» DATA RECORDS:
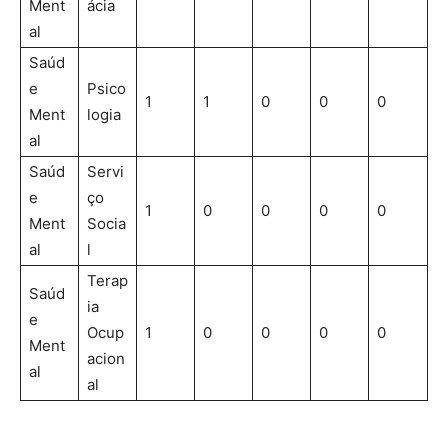
Ment
ácia
al
Saúd
e
Psico
1
1
0
0
0
Ment
logia
al
Saúd
Servi
e
ço
1
0
0
0
0
Ment
Socia
al
l
Terap
Saúd
ia
e
Ocup
1
0
0
0
0
Ment
acion
al
al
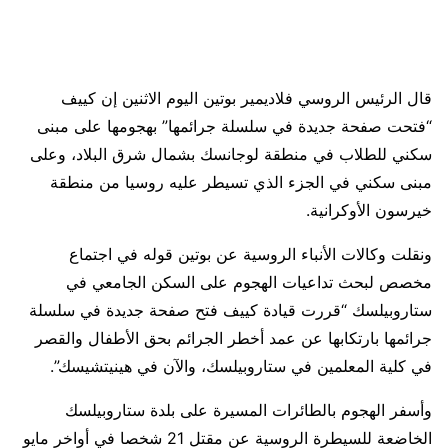
قال الرئيس الروسي فلاديمير بوتين اليوم الاثنين إن ​كييف
“فتحت صفحة جديدة في سلسلة ‌جرائمها” بهجومها على مبنى
سكني للطلاب في منطقة لوجانسك بشمال شرق ​البلاد، وعلى
مبنى سكني في ​الجزء الذي تسيطر عليه روسيا ⁠من منطقة
خيرسون الأوكرانية.
ونقلت وكالات الأنباء الروسية عن بوتين قوله في اجتماع
مخصص لبحث تداعيات الهجوم على السكن الجامعي في
ستاروبيلسك “قررت قيادة كييف فتح صفحة جديدة في سلسلة
جرائمها بارتكابها عن عمد أخطر الجرائم ‌بحق ⁠الأطفال والقصر
في كلية المعلمين في ستاروبيلسك، والآن في هينيتشيسك”.
وأسفر الهجوم بالطائرات المسيرة على بلدة ستاروبيلسك
الخاضعة للسيطرة ⁠الروسية عن مقتل 21 شخصا في أواخر مايو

» EXERCISE OBJECTIVE: Leave out all images, then reproduce the entries above exactly.

» RESPONSE:
Ment
ácia
al
Saúd
e
Psico
1
1
0
0
0
Ment
logia
al
Saúd
Servi
e
ço
1
0
0
0
0
Ment
Socia
al
l
Terap
Saúd
ia
e
Ocup
1
0
0
0
0
Ment
acion
al
al
قال الرئيس الروسي فلاديمير بوتين اليوم الاثنين إن ​كييف
“فتحت صفحة جديدة في سلسلة ‌جرائمها” بهجومها على مبنى
سكني للطلاب في منطقة لوجانسك بشمال شرق ​البلاد، وعلى
مبنى سكني في ​الجزء الذي تسيطر عليه روسيا ⁠من منطقة
خيرسون الأوكرانية.
ونقلت وكالات الأنباء الروسية عن بوتين قوله في اجتماع
مخصص لبحث تداعيات الهجوم على السكن الجامعي في
ستاروبيلسك “قررت قيادة كييف فتح صفحة جديدة في سلسلة
جرائمها بارتكابها عن عمد أخطر الجرائم ‌بحق ⁠الأطفال والقصر
في كلية المعلمين في ستاروبيلسك، والآن في هينيتشيسك”.
وأسفر الهجوم بالطائرات المسيرة على بلدة ستاروبيلسك
الخاضعة للسيطرة ⁠الروسية عن مقتل 21 شخصا في أواخر مايو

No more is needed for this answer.